|| angel OF LIGHT ||


When I was little, I used to lie on my back in the grass at night. I began to tell one star from another and wished that one of them could be mine, like an imaginary friend.
    First I picked the Pole Star, because it is the easiest for a child to find, once you know that the Big Dipper is about to catch it. But I wanted my star to be a moving star, and not such a constant one. Besides, the sailors at sea would be lost without the Pole Star to guide them.

Next I picked out two special stars in the heart of the Swan. All the other stars looked white - but these were bright blue and gold. They reminded me of twin jewels, but before I could choose, I stopped. They belonged to each other, and it wouldn't be fair to take just one.
    Orion's belt caught my eye for a moment, but I'm not a hunter.
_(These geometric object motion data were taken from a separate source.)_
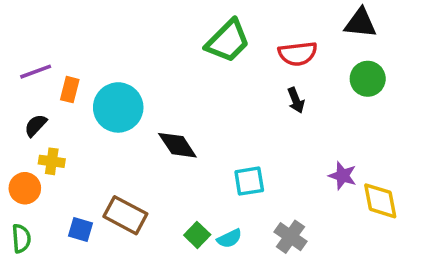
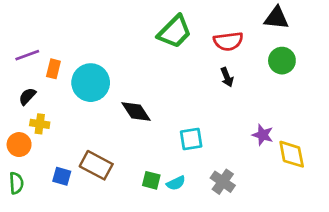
green square: (197, 235) -> (151, 180), turned -30

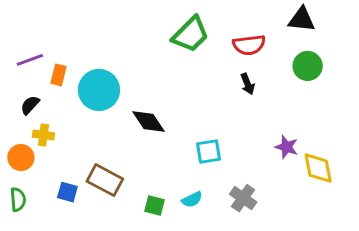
green square: (151, 180) -> (154, 206), moved

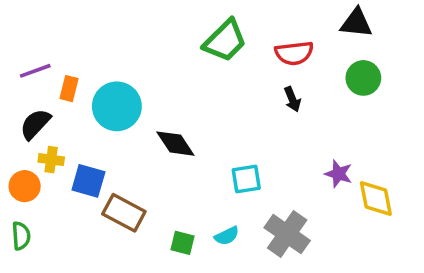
black semicircle: (30, 105) -> (35, 124), size x1.4
blue square: (67, 192) -> (88, 181), moved, size x1.4
gray cross: (243, 198) -> (287, 234), size x1.4

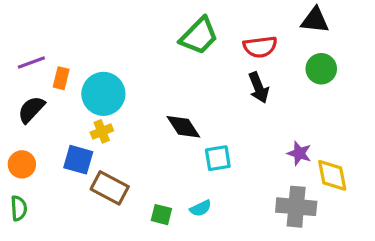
black arrow: (292, 99) -> (259, 88), size x1.4
black diamond: (175, 144) -> (183, 127), moved
yellow cross: (51, 160) -> (102, 131), moved, turned -30
gray cross: (287, 234) -> (296, 207), moved, turned -30

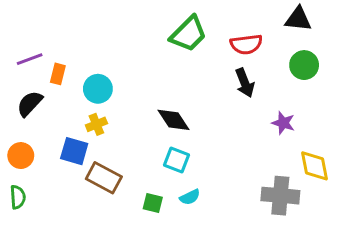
cyan circle: (103, 94) -> (98, 89), size x0.7
purple star: (299, 153) -> (283, 123), moved
cyan square: (218, 158) -> (177, 160), moved, turned 30

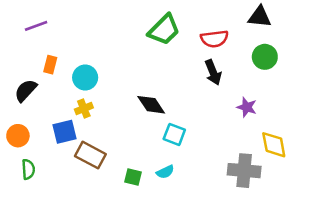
purple line: (30, 59) -> (36, 26), moved
blue square: (74, 151) -> (64, 132), turned -30
cyan square: (177, 160) -> (174, 134), moved
green semicircle: (18, 197) -> (28, 169), moved

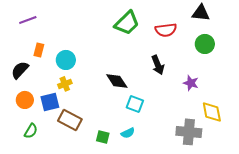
black arrow: (213, 72) -> (158, 65), moved
orange circle: (18, 136) -> (25, 100), moved
green semicircle: (28, 169) -> (31, 131), moved, turned 35

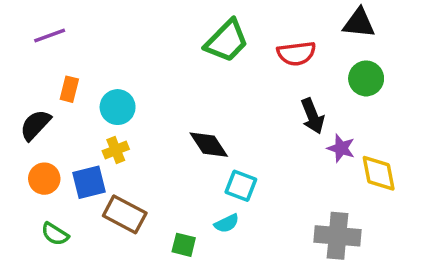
black arrow: (158, 65) -> (312, 116), moved
yellow diamond: (212, 112) -> (379, 173), moved
green semicircle: (31, 131) -> (55, 234), turned 91
cyan semicircle: (128, 133) -> (227, 223), moved

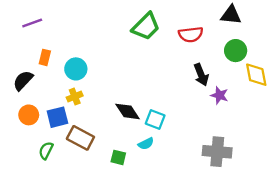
black diamond: (209, 145) -> (128, 111), moved
yellow diamond: (379, 173) -> (256, 75), moved
green semicircle: (55, 234) -> (46, 151), moved, turned 84

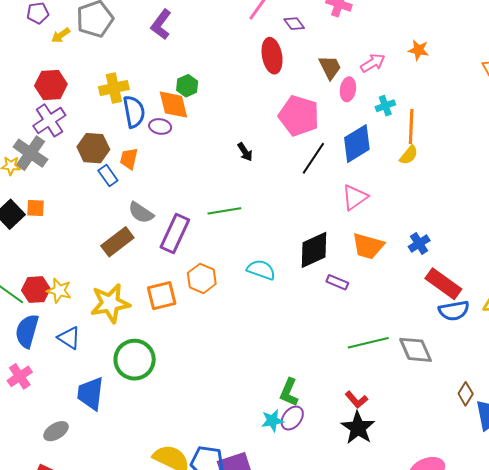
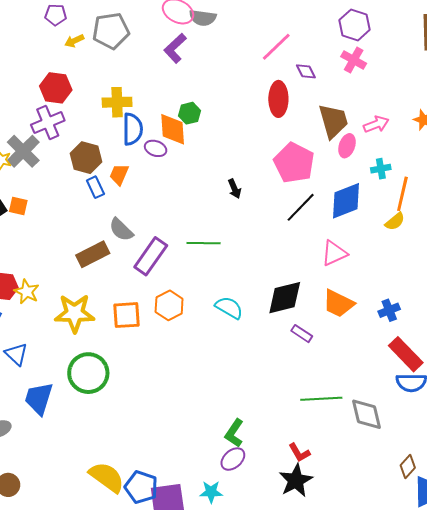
brown trapezoid: (330, 67) -> (333, 121), size x1.4
blue triangle: (69, 338) -> (16, 354), moved
cyan star: (272, 421) -> (211, 492), moved

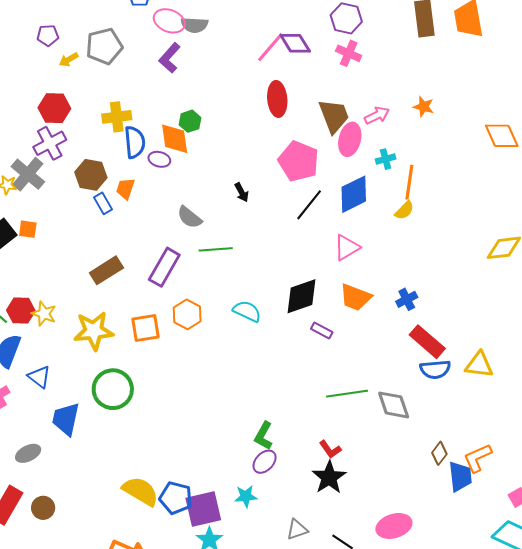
purple diamond: (306, 71) -> (295, 43), moved, size x1.5
pink ellipse: (347, 146) -> (350, 139), size x1.4
gray semicircle: (121, 230) -> (190, 217), moved

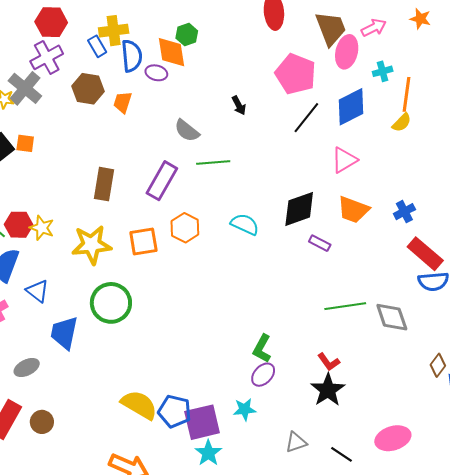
blue rectangle: (103, 203) -> (97, 46), moved
brown rectangle: (106, 270) -> (104, 184), turned -48

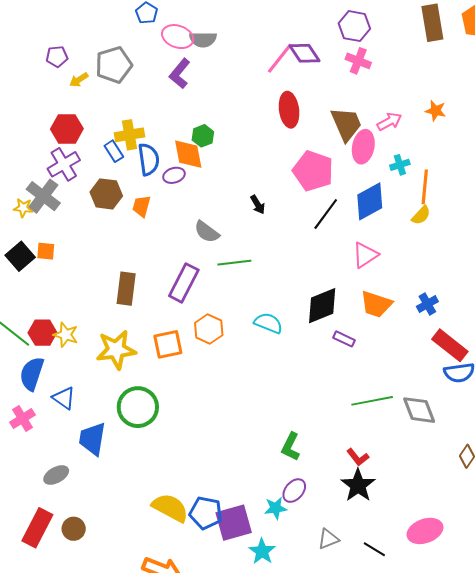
purple ellipse: (156, 73) -> (174, 175), turned -30
purple ellipse: (263, 375) -> (294, 491), moved
cyan star: (208, 453) -> (262, 551), moved

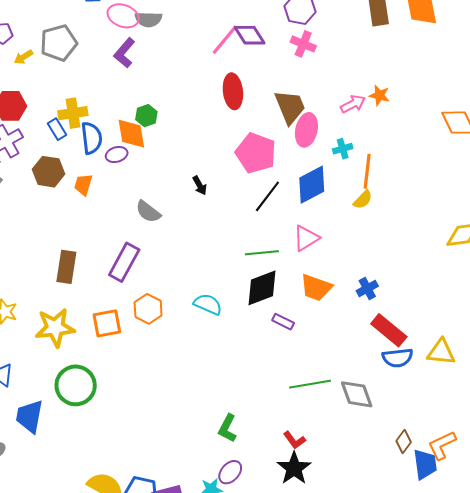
pink arrow: (389, 122) -> (353, 104), moved
green line: (234, 263) -> (262, 253), moved

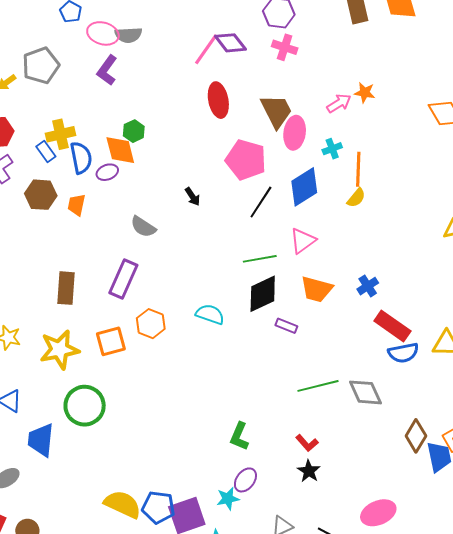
brown diamond: (404, 442) -> (416, 436), size x1.4
black star: (294, 468) -> (309, 471), size x0.7

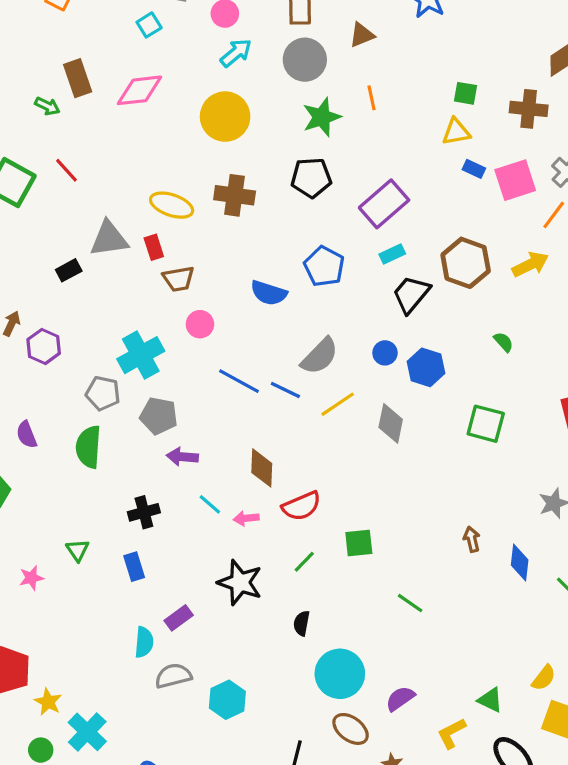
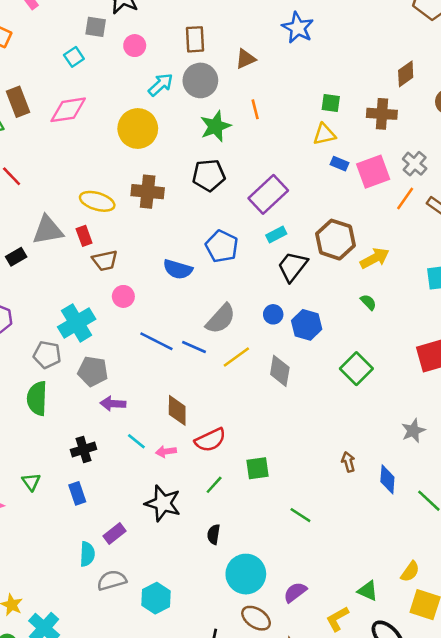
cyan arrow: (236, 53) -> (161, 85), moved
yellow arrow: (530, 264) -> (375, 258), moved
green square: (486, 424) -> (356, 369), turned 32

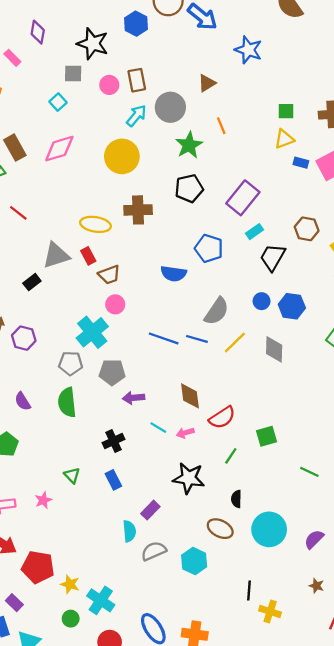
brown rectangle: (195, 39) -> (137, 80), moved
brown hexagon: (336, 240) -> (307, 229), size x0.7
pink circle: (123, 296) -> (115, 304), moved
brown ellipse: (256, 618) -> (220, 529), moved

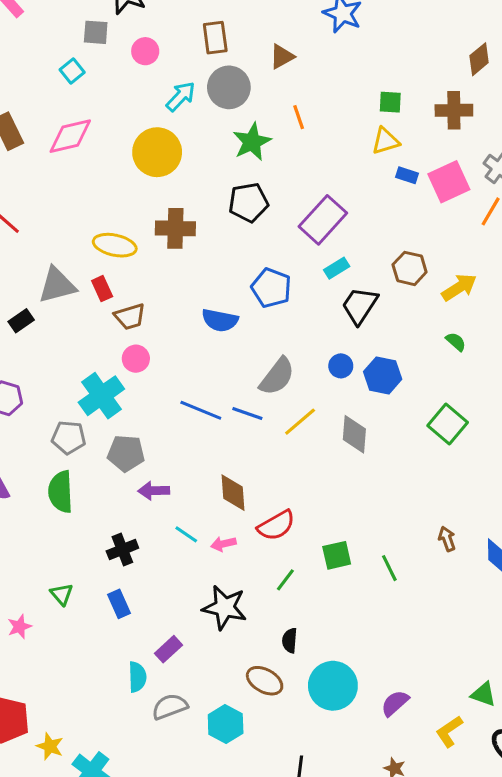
brown rectangle: (137, 80) -> (215, 38), moved
green line: (309, 472) -> (389, 568), moved, turned 36

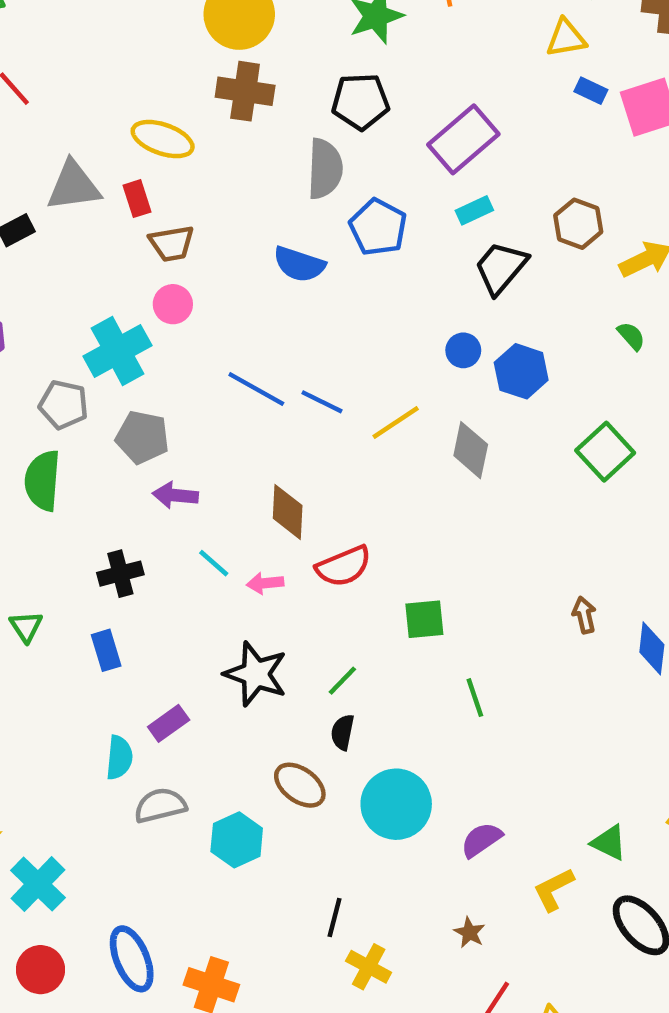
brown cross: (175, 228) -> (245, 91), moved
gray semicircle: (277, 376) -> (325, 169), moved, turned -42
green line: (389, 568) -> (475, 698), moved
green line: (285, 580) -> (342, 681), moved

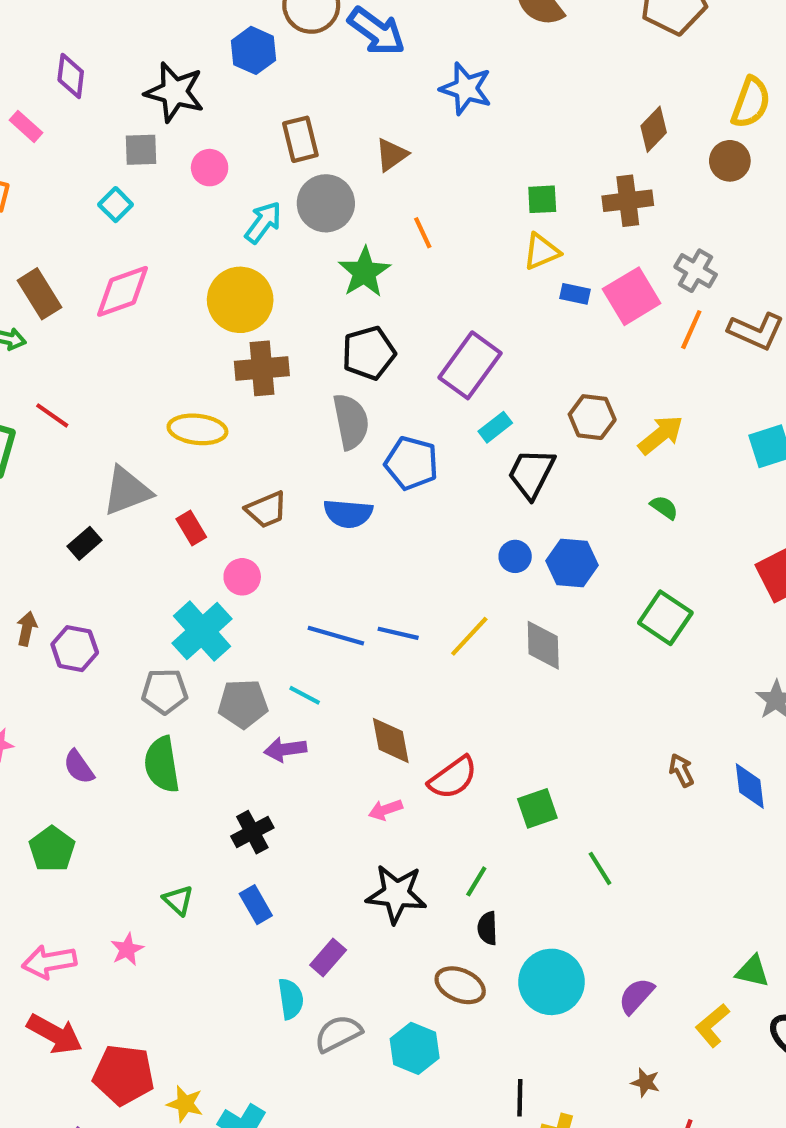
red rectangle: (137, 199) -> (191, 528), moved
brown trapezoid: (172, 243) -> (266, 510), moved
cyan line: (214, 563) -> (305, 695), moved

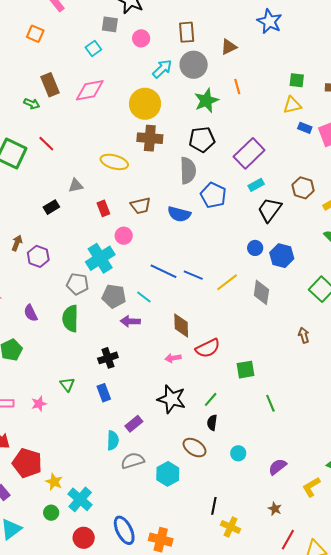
gray triangle: (127, 491) -> (76, 186), size x0.6
brown arrow: (681, 770) -> (304, 335), moved
cyan circle: (551, 982) -> (238, 453), size x0.5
I had better leave the Dog Star alone, too, with its nose pressed to the celestial trail and its tail thumping the sky.

Last of all I turned to my favorites, the Seven Sisters. To me they were like elegant ladies getting ready for a ball, wrapped in a gossamer blue cloud. But who has the heart to tear seven sisters apart?

My game taught me a lot about the night sky, but I was growing up. The whole idea of having my own star faded, and it was hard to remember if I had ever chosen one in the end. People began to tell me that the word "star" meant something quite different. I half believed them, then one night I was tossing in bed, hurt and worried. My heart felt heavy with troubles. Stumbling to my feet, I looked out the window. Thick clouds masked the midnight sky. No stars!

I trembled to think of a world without stars. No guide for the sailor to trust at sea, no jewels to dazzle our sense of beauty, no hunter pointing to the next horizon, no lovely ladies trailing perfume to heaven's ballroom. But all around the globe, the air is so dirty and the lights from the cities are so bright that for some people few stars can be seen anymore. A generation of children may grow up seeing a blank sky and asking, "Did there used to be stars there?"

Let's give them back the sky and let's do it now - before it's too late. I'm going to search for my star until I find it. It's hidden in the drawer of innocence, wrapped in a scarf of wonder. I'll need a map to tell me which hole it should fill, and that will be a small one. But there are nearly five billion of us on earth, and we all need the sky. Find your star and throw it up to heaven. You still have it, don't you?